[HOW TO COMPLETE THIS TASK]
Go through the entries below and print, exactly, the lines starting at the one with "only available for premium Mocospace user" and ending at the one with "the pricing section of the review.", keeping both ends and no others.

::: WORKING DATA

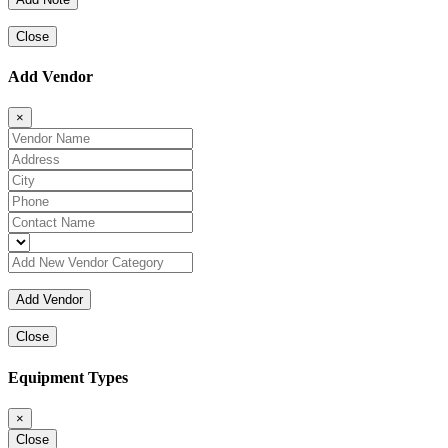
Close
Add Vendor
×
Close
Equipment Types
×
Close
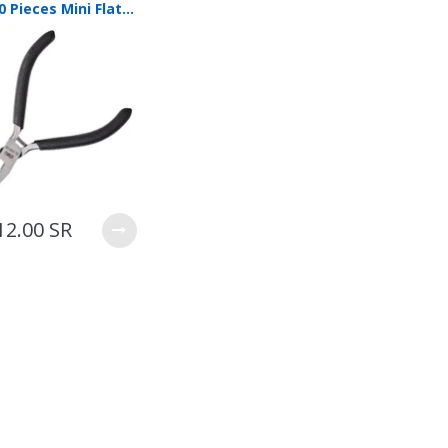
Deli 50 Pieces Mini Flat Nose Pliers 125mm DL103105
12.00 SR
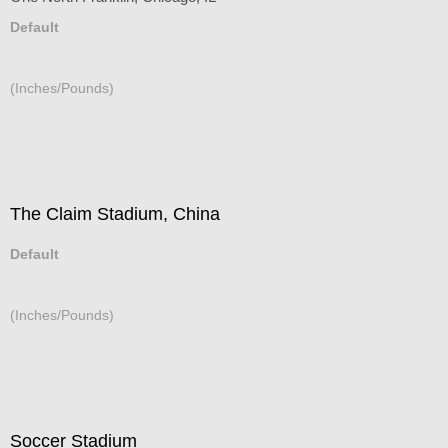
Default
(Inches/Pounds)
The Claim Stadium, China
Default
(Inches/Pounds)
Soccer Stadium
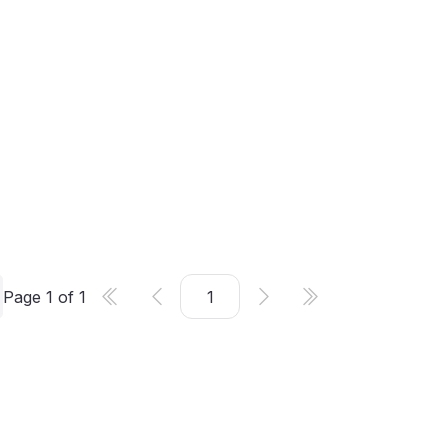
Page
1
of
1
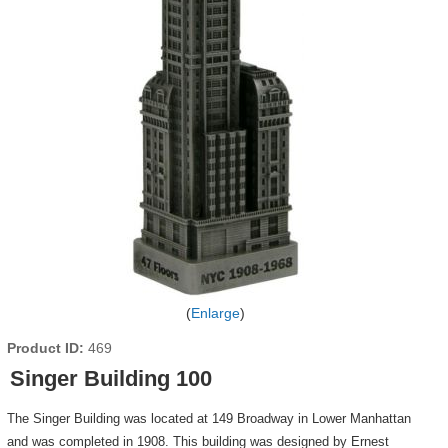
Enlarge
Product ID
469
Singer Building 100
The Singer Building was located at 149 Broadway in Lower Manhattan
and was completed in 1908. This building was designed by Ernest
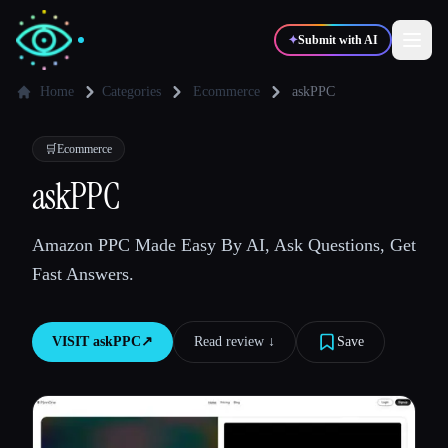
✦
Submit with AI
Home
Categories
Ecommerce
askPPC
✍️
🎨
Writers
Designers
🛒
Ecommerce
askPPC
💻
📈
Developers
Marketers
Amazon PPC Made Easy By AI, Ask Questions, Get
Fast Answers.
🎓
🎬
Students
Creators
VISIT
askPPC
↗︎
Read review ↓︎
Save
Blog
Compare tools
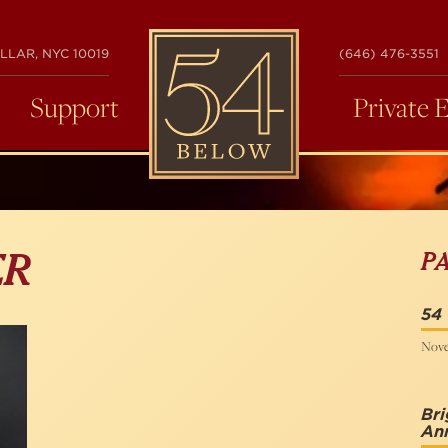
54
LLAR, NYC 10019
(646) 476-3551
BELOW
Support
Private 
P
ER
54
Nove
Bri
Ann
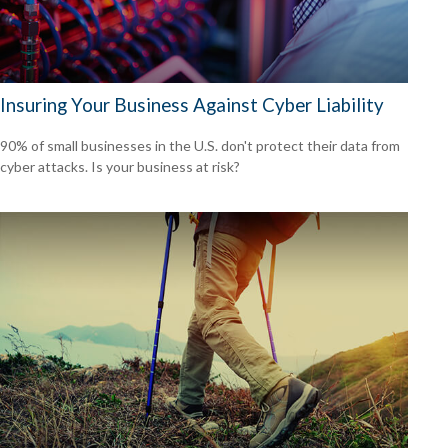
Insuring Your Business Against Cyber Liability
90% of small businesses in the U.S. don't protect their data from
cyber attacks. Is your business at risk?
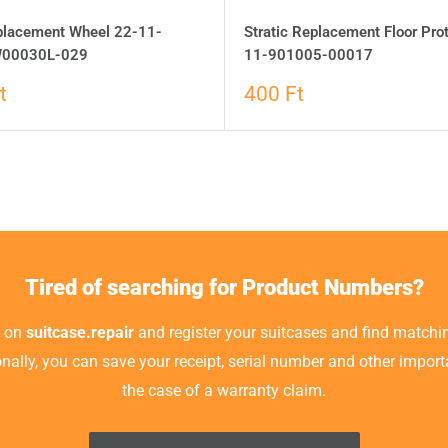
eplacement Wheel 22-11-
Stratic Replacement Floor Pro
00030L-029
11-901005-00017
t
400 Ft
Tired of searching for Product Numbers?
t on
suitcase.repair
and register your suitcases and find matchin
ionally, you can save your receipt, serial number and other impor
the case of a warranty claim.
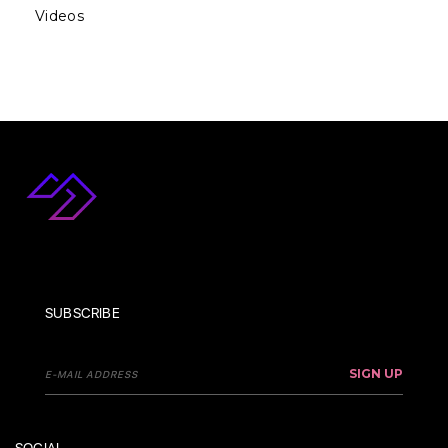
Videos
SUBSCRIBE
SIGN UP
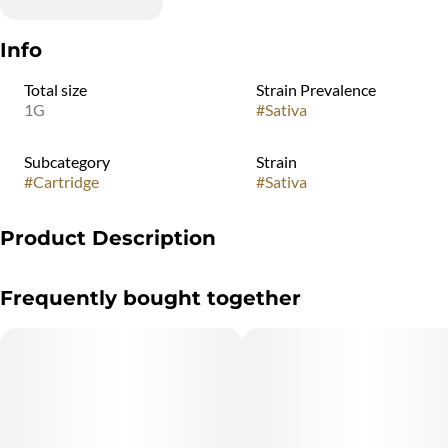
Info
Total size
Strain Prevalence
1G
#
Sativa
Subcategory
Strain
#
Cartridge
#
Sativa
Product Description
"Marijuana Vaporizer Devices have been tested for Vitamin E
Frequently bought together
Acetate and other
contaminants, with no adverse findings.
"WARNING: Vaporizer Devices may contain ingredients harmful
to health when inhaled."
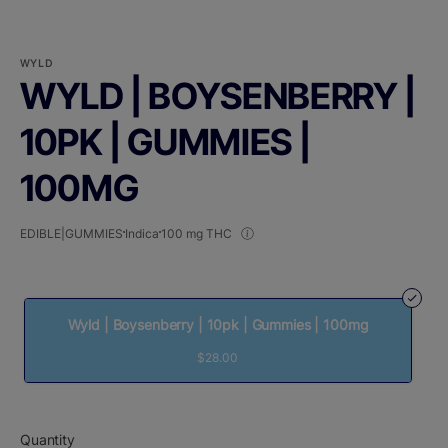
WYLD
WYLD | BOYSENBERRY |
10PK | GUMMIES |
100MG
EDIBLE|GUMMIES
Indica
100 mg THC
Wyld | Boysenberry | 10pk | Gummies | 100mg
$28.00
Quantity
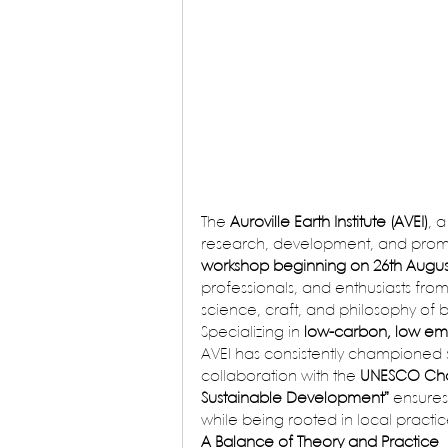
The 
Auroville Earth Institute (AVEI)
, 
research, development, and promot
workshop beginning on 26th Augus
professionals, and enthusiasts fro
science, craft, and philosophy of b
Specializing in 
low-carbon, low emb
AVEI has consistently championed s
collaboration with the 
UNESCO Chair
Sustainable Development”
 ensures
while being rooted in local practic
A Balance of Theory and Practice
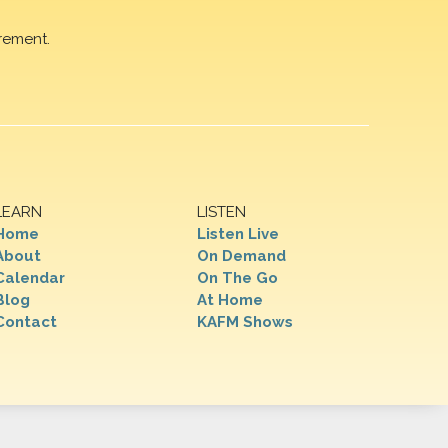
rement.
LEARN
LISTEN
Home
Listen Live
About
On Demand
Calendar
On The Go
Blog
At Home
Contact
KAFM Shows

::::::
::: WORKING DATA

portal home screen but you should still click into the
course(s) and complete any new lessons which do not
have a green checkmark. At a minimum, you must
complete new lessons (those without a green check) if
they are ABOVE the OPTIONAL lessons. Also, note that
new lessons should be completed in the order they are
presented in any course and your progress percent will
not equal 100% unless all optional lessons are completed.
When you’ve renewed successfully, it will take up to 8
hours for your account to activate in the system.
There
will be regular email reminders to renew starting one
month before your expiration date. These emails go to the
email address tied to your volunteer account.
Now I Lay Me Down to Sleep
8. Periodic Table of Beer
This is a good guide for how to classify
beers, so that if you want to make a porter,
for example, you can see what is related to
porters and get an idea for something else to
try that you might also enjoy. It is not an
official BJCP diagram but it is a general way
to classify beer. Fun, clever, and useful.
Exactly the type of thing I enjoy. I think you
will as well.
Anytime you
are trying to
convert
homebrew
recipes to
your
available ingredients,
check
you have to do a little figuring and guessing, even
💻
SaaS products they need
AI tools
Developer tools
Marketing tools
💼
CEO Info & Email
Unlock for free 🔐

::::::
::: WORKING DATA

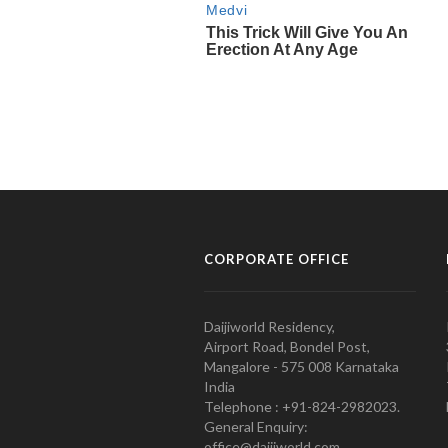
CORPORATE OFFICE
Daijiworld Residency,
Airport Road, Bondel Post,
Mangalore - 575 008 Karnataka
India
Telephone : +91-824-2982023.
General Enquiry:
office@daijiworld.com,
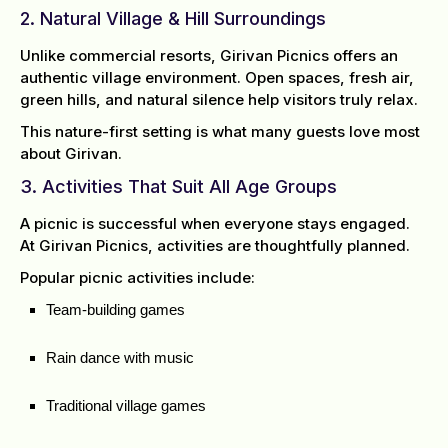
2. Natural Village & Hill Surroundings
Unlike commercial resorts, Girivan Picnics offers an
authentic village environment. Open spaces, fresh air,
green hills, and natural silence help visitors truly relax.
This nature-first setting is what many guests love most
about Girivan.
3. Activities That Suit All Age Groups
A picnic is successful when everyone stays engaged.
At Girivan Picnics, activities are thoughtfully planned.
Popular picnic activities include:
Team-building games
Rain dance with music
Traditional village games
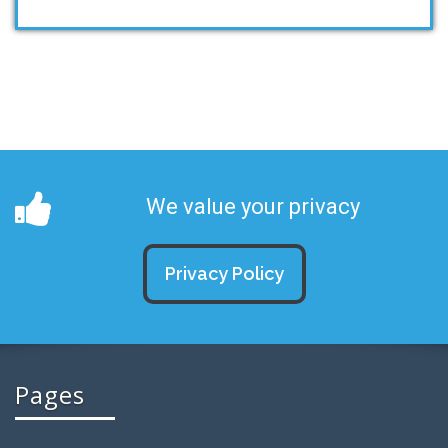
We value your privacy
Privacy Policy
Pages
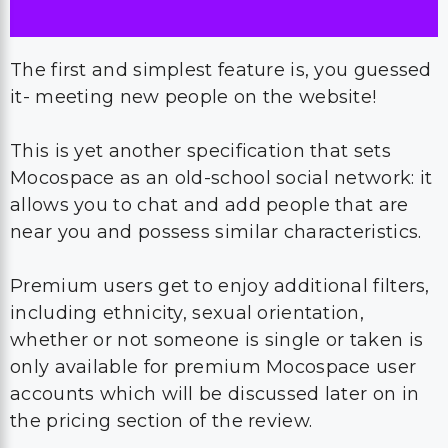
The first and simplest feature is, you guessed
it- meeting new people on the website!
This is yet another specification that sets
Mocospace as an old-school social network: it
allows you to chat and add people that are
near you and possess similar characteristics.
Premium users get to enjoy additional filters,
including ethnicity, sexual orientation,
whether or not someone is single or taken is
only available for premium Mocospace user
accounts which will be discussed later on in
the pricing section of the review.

::::::

[WRITTEN RESPONSE]
only available for premium Mocospace user
accounts which will be discussed later on in
the pricing section of the review.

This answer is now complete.